Once, 27,000 people lived in the Robert Taylor Homes housing project. Today its 19,000 residents, all of them black and poor, are warehoused there with virtually no hope of escape. The 2 1/2-mile stretch of 28 16-story buildings that make up the country's largest public housing complex has become an American equivalent of Soweto. A deliberate government policy of racial isolation and abandonment created this enclave, and government must play a large role in solving its problems.

"There's a special role for government in this particular area," argues Chicago Alderman Bobby Rush, a former Black Panther who is running for Congress, "because the decay and the decadence that you see, the lack of opportunity you see, are all the result of governmental policies that address the problems that we are confronted with. Governmental policies are the key. They are the lifeblood that this community needs, that umbilical cord that connects us to the overall society."

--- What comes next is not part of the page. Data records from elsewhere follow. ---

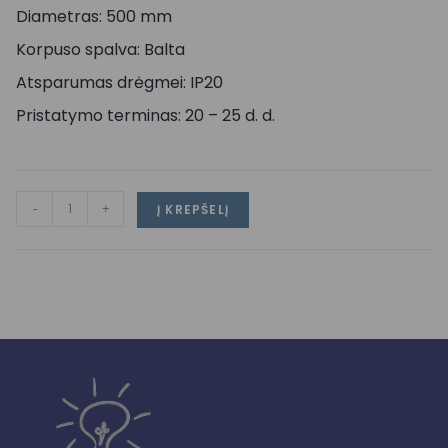
Diametras: 500 mm
Korpuso spalva: Balta
Atsparumas drėgmei: IP20
Pristatymo terminas: 20 – 25 d. d.
-
+
Į KREPŠELĮ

A committee from the National Research Council agreed in its 1989 report, A Common Destiny: Blacks and American Society. Purposeful actions and policies by governments and private institutions make a large difference in the opportunities and conditions of black Americans," the committee concluded. These polices have been "essential for past progress, and further progress is unlikely without them."

Nowhere is the damage wrought by racial discrimination and isolation more evident and painful than in the schools. "In a way, the most tragic years for African-American kids are the years from fourth to sixth grade," says Kozol. "Those are the years in which the dream dies. In many ways, poor white kids and poor black kids suffer equally. But in the inner-city schools, where the injury of caste is compounded by the injuries of race, the misery is of a different order."

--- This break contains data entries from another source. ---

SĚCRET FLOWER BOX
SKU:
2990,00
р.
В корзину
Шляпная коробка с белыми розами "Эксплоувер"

That misery weighs heavily on the shoulders of even the most motivated inner-city kids. Keri is no exception. Says Lovelace: "It's the government's responsibility to educate these students equally as well as all other students." Beyond that, Keri's success or failure depends largely on himself. ( "Getting out of ((the ghetto)) depends on Keri," the teacher says. "But Keri has to realize that, unfortunately, because he's black, because he came out of this neighborhood, he's going to have to work a wee bit more, a wee bit harder."

There's nothing new about that. For every successful African American, self- help and personal responsibility have always been a part of the equation. What is new is that if people like Keri manage to make it out of their grim neighborhoods, they will do so only by clearing hurdles that many black students of my generation never faced.